439pp., paperback, Reprint, Canongate, Edinburgh, (2003) 2004
ISBN: 9781841956060
Winner of the Giller Prize for fiction.
This historical novel follows the life of Vikram Lall, grandson of an Indian railroad worker, who comes of age in 1950s Kenya, during the Mau Mau guerilla war for independence from Britain. Neither colonist nor African, Vikram is torn between the pull of his ancestral home in India and the Kenya he loves; between his tragic past in Africa and an unclear future in Canada; between escape from political terror and a seemingly inevitable return home that may cost him dearly.
"One of the most impressive things about this fine novel is that it gives voice to a people some of whose forebears were in Africa before the Portuguese. It must be one of the most faithful accounts ever written about growing up through the cruel days of a guerrilla war in Africa." Christopher Hope, Daily Telegraph
“Tautly written ... Admirably captures the tenor of the postcolonial period: the predicament of the Asian minority, the corruption that marred Kenya’s fledgling independence, and the individual tragedies that were the cost of the revolution.” The New Yorker
M G Vassanji was born in Nairobi, Kenya, and raised in Tanzania. He is the author of nine novels, three collections of short stories, a travel memoir about India, a memoir of East Africa, and a biography of Mordecai Richler.
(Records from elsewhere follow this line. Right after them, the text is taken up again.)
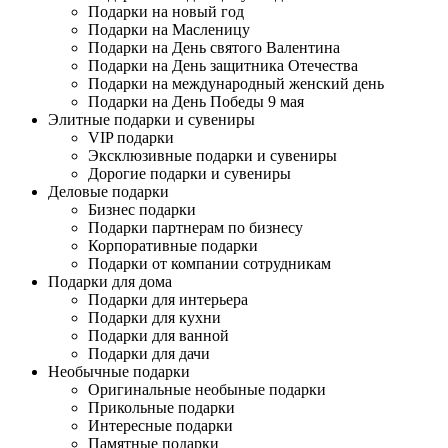
Подарки на новый год
Подарки на Масленицу
Подарки на День святого Валентина
Подарки на День защитника Отечества
Подарки на международный женский день
Подарки на День Победы 9 мая
Элитные подарки и сувениры
VIP подарки
Эксклюзивные подарки и сувениры
Дорогие подарки и сувениры
Деловые подарки
Бизнес подарки
Подарки партнерам по бизнесу
Корпоративные подарки
Подарки от компании сотрудникам
Подарки для дома
Подарки для интерьера
Подарки для кухни
Подарки для ванной
Подарки для дачи
Необычные подарки
Оригинальные необыные подарки
Прикольные подарки
Интересные подарки
Памятные подарки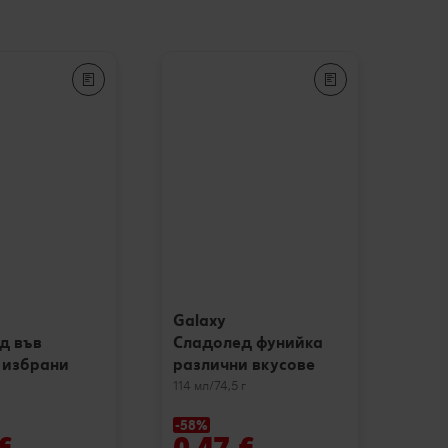
Galaxy
д във
Сладолед фунийка
 избрани
различни вкусове
114 мл/74,5 г
-58%
€
0,47 €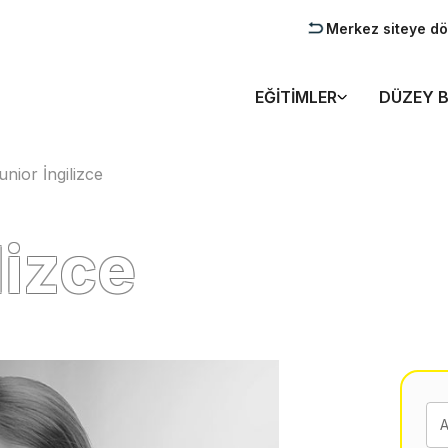
Merkez siteye d
EĞITIMLER
DÜZEY B
unior İngilizce
lizce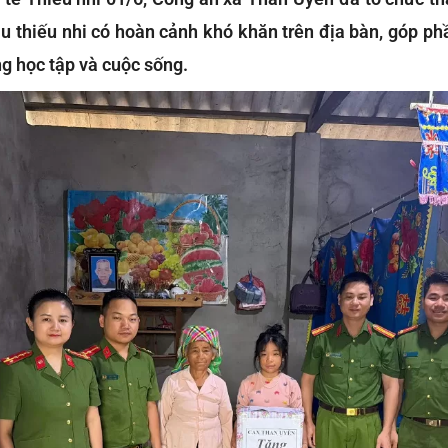
u thiếu nhi có hoàn cảnh khó khăn trên địa bàn, góp ph
g học tập và cuộc sống.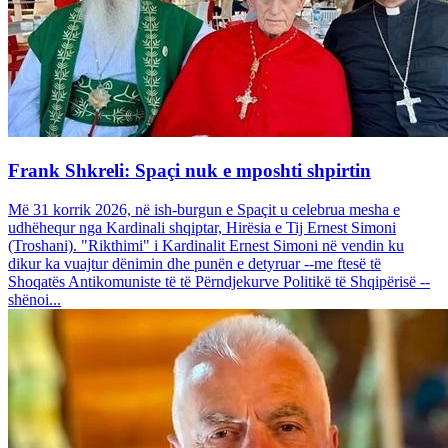
Frank Shkreli: Spaçi nuk e mposhti shpirtin
Më 31 korrik 2026, në ish-burgun e Spaçit u celebrua mesha e
udhëhequr nga Kardinali shqiptar, Hirësia e Tij Ernest Simoni
(Troshani). "Rikthimi" i Kardinalit Ernest Simoni në vendin ku
dikur ka vuajtur dënimin dhe punën e detyruar --me ftesë të
Shoqatës Antikomuniste të të Përndjekurve Politikë të Shqipërisë --
shënoi...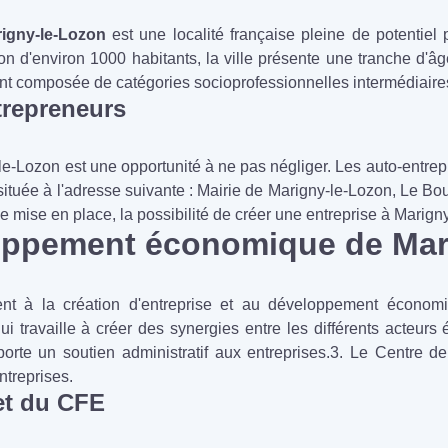
igny-le-Lozon
est une localité française pleine de potentiel 
on d'environ 1000 habitants, la ville présente une tranche d'âg
nt composée de catégories socioprofessionnelles intermédiaires
trepreneurs
-le-Lozon est une opportunité à ne pas négliger. Les auto-entr
 située à l'adresse suivante : Mairie de Marigny-le-Lozon, Le B
mise en place, la possibilité de créer une entreprise à Marigny
oppement économique de Mar
ment à la création d'entreprise et au développement économiq
i travaille à créer des synergies entre les différents acteu
orte un soutien administratif aux entreprises.3. Le Centre d
ntreprises.
et du CFE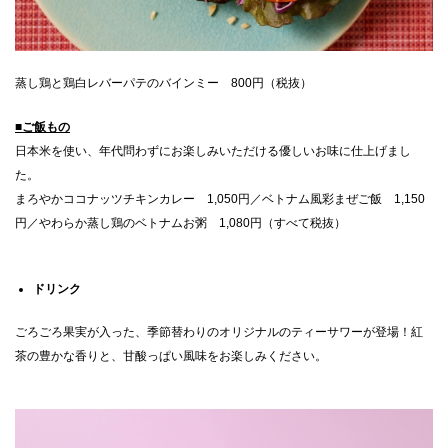
蒸し鶏と鶏白レバーパテのバインミー 800円（税抜）
■ご飯もの
日本米を使い、年代問わずにお楽しみいただける優しいお味に仕上げまし
た。
まろやかココナッツチキンカレー 1,050円／ベトナム風彩まぜご飯 1,150
円／やわらか蒸し鶏のベトナムお粥 1,080円（すべて税抜）
ドリンク
ごろごろ果実が入った、季節替わりのオリジナルのティーサワーが登場！紅
茶の豊かな香りと、甘酸っぱい風味をお楽しみください。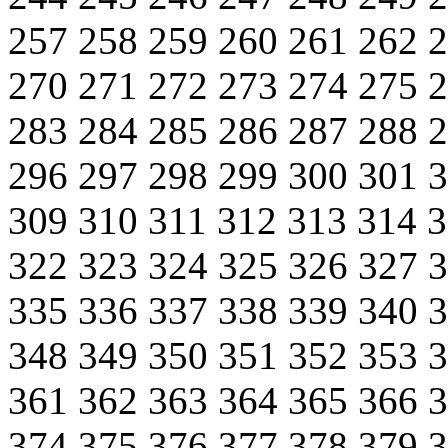
257
258
259
260
261
262
270
271
272
273
274
275
283
284
285
286
287
288
296
297
298
299
300
301
309
310
311
312
313
314
322
323
324
325
326
327
335
336
337
338
339
340
348
349
350
351
352
353
361
362
363
364
365
366
374
375
376
377
378
379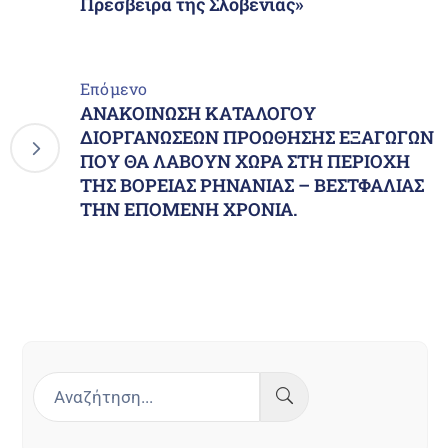
Πρέσβειρα της Σλοβενίας»
Επόμενο
ΑΝΑΚΟΙΝΩΣΗ ΚΑΤΑΛΟΓΟΥ
ΔΙΟΡΓΑΝΩΣΕΩΝ ΠΡΟΩΘΗΣΗΣ ΕΞΑΓΩΓΩΝ
ΠΟΥ ΘΑ ΛΑΒΟΥΝ ΧΩΡΑ ΣΤΗ ΠΕΡΙΟΧΗ
ΤΗΣ ΒΟΡΕΙΑΣ ΡΗΝΑΝΙΑΣ – ΒΕΣΤΦΑΛΙΑΣ
ΤΗΝ ΕΠΟΜΕΝΗ ΧΡΟΝΙΑ.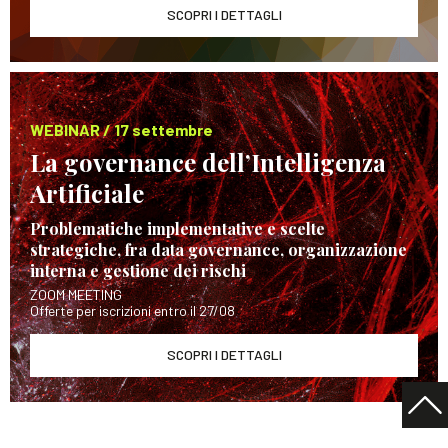
SCOPRI I DETTAGLI
WEBINAR / 17 settembre
La governance dell’Intelligenza
Artificiale
Problematiche implementative e scelte
strategiche, fra data governance, organizzazione
interna e gestione dei rischi
ZOOM MEETING
Offerte per iscrizioni entro il 27/08
SCOPRI I DETTAGLI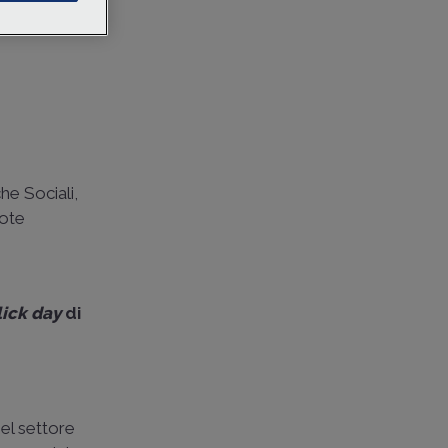
he Sociali,
uote
lick day
di
nel settore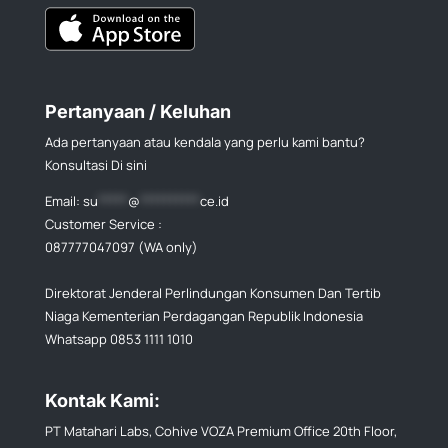
Pertanyaan / Keluhan
Ada pertanyaan atau kendala yang perlu kami bantu?
Konsultasi Di sini
Email:
su
*****
@
**********
ce.id
Customer Service :
087777047097 (WA only)
Direktorat Jenderal Perlindungan Konsumen Dan Tertib
Niaga Kementerian Perdagangan Republik Indonesia
Whatsapp 0853 1111 1010
Kontak Kami:
PT Matahari Labs, Cohive VOZA Premium Office 20th Floor,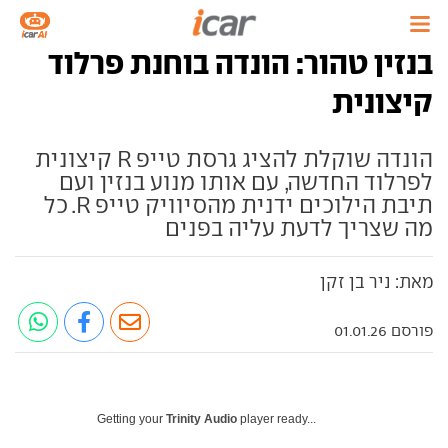
בנזין טהור: הונדה בוחנת פרלוד
קיצונית
הונדה שוקלת להציג גרסת טייפ R קיצונית
לפרלוד החדשה, עם אותו מנוע בנזין ועם
תיבת הילוכים ידנית מהסיוויק טייפ R. כל
מה שצריך לדעת עליה בפנים
מאת: ניר בן זקן
פורסם 01.01.26
Getting your
Trinity Audio
player ready...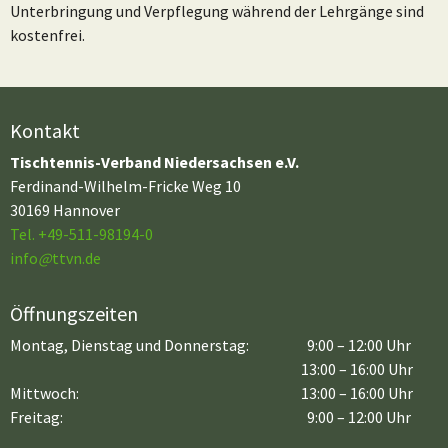
Unterbringung und Verpflegung während der Lehrgänge sind
kostenfrei.
Kontakt
Tischtennis-Verband Niedersachsen e.V.
Ferdinand-Wilhelm-Fricke Weg 10
30169 Hannover
Tel. +49-511-98194-0
info
@
ttvn.de
Öffnungszeiten
Montag, Dienstag und Donnerstag:
9:00 – 12:00 Uhr
13:00 – 16:00 Uhr
Mittwoch:
13:00 – 16:00 Uhr
Freitag:
9:00 – 12:00 Uhr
His awards include the 1990 Commonwealth First Book Prize for his novel, The Gunny Sack; the 1994 Giller Prize for fiction for The Book of Secrets; the 2009 Governor General's Prize for non-fiction for his travel memoir, A Place Within: Rediscovering India, and the 2016 Canada Council Molson Prize for his body of work. He moved to Canada in 1978, currently lives in Toronto, and visits East Africa and India often.